(Data excerpts)
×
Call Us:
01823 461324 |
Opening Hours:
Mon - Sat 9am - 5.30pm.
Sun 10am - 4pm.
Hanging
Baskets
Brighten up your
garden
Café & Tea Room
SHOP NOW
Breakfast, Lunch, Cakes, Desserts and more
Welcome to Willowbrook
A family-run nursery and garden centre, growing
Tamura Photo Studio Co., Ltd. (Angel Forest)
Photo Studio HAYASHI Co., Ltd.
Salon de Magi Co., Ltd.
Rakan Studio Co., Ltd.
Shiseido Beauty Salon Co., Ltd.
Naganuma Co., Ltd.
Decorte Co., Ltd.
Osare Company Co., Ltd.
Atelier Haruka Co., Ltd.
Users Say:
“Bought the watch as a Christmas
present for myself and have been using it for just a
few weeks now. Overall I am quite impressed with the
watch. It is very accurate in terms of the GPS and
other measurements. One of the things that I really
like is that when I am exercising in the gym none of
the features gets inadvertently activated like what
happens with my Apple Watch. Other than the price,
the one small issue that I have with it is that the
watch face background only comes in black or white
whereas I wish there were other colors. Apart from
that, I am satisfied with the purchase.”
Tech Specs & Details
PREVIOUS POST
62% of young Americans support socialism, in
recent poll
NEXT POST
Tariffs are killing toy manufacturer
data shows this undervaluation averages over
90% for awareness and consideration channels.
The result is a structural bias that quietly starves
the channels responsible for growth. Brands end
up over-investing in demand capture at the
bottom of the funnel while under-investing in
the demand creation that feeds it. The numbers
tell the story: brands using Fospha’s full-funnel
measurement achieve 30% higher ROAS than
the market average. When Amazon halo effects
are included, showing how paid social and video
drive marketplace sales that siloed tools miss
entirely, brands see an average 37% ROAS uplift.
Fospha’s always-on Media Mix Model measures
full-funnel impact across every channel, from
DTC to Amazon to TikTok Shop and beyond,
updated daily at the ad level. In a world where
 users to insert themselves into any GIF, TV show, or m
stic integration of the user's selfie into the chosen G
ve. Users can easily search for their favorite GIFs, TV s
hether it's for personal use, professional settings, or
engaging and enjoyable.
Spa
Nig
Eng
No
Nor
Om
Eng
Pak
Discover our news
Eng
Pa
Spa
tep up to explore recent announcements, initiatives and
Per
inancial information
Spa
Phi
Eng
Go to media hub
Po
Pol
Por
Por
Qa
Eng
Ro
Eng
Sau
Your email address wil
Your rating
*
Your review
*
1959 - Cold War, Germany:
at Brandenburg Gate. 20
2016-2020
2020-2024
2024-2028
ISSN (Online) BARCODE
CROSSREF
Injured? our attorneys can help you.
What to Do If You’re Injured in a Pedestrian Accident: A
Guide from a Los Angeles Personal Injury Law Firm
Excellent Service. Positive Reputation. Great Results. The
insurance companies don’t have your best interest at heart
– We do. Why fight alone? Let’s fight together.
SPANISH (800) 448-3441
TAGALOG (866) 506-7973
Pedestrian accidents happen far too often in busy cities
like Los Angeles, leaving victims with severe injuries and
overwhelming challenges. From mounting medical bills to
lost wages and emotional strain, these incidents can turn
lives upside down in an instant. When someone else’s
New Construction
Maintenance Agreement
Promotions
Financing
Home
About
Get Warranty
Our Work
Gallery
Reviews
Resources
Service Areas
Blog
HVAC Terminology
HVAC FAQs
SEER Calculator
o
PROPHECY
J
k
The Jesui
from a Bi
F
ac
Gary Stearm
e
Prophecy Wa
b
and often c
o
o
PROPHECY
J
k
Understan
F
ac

= WHAT YOU ARE ASKED TO DO =
Repeat the records exactly, including every line.

= TASK RESPONSE =
×
Call Us:
01823 461324 |
Opening Hours:
Mon - Sat 9am - 5.30pm.
Sun 10am - 4pm.
Hanging
Baskets
Brighten up your
garden
Café & Tea Room
SHOP NOW
Breakfast, Lunch, Cakes, Desserts and more
Welcome to Willowbrook
A family-run nursery and garden centre, growing
Tamura Photo Studio Co., Ltd. (Angel Forest)
Photo Studio HAYASHI Co., Ltd.
Salon de Magi Co., Ltd.
Rakan Studio Co., Ltd.
Shiseido Beauty Salon Co., Ltd.
Naganuma Co., Ltd.
Decorte Co., Ltd.
Osare Company Co., Ltd.
Atelier Haruka Co., Ltd.
Users Say:
“Bought the watch as a Christmas
present for myself and have been using it for just a
few weeks now. Overall I am quite impressed with the
watch. It is very accurate in terms of the GPS and
other measurements. One of the things that I really
like is that when I am exercising in the gym none of
the features gets inadvertently activated like what
happens with my Apple Watch. Other than the price,
the one small issue that I have with it is that the
watch face background only comes in black or white
whereas I wish there were other colors. Apart from
that, I am satisfied with the purchase.”
Tech Specs & Details
PREVIOUS POST
62% of young Americans support socialism, in
recent poll
NEXT POST
Tariffs are killing toy manufacturer
data shows this undervaluation averages over
90% for awareness and consideration channels.
The result is a structural bias that quietly starves
the channels responsible for growth. Brands end
up over-investing in demand capture at the
bottom of the funnel while under-investing in
the demand creation that feeds it. The numbers
tell the story: brands using Fospha’s full-funnel
measurement achieve 30% higher ROAS than
the market average. When Amazon halo effects
are included, showing how paid social and video
drive marketplace sales that siloed tools miss
entirely, brands see an average 37% ROAS uplift.
Fospha’s always-on Media Mix Model measures
full-funnel impact across every channel, from
DTC to Amazon to TikTok Shop and beyond,
updated daily at the ad level. In a world where
 users to insert themselves into any GIF, TV show, or m
stic integration of the user's selfie into the chosen G
ve. Users can easily search for their favorite GIFs, TV s
hether it's for personal use, professional settings, or
engaging and enjoyable.
Spa
Nig
Eng
No
Nor
Om
Eng
Pak
Discover our news
Eng
Pa
Spa
tep up to explore recent announcements, initiatives and
Per
inancial information
Spa
Phi
Eng
Go to media hub
Po
Pol
Por
Por
Qa
Eng
Ro
Eng
Sau
Your email address wil
Your rating
*
Your review
*
1959 - Cold War, Germany:
at Brandenburg Gate. 20
2016-2020
2020-2024
2024-2028
ISSN (Online) BARCODE
CROSSREF
Injured? our attorneys can help you.
What to Do If You’re Injured in a Pedestrian Accident: A
Guide from a Los Angeles Personal Injury Law Firm
Excellent Service. Positive Reputation. Great Results. The
insurance companies don’t have your best interest at heart
– We do. Why fight alone? Let’s fight together.
SPANISH (800) 448-3441
TAGALOG (866) 506-7973
Pedestrian accidents happen far too often in busy cities
like Los Angeles, leaving victims with severe injuries and
overwhelming challenges. From mounting medical bills to
lost wages and emotional strain, these incidents can turn
lives upside down in an instant. When someone else’s
New Construction
Maintenance Agreement
Promotions
Financing
Home
About
Get Warranty
Our Work
Gallery
Reviews
Resources
Service Areas
Blog
HVAC Terminology
HVAC FAQs
SEER Calculator
o
PROPHECY
J
k
The Jesui
from a Bi
F
ac
Gary Stearm
e
Prophecy Wa
b
and often c
o
o
PROPHECY
J
k
Understan
F
ac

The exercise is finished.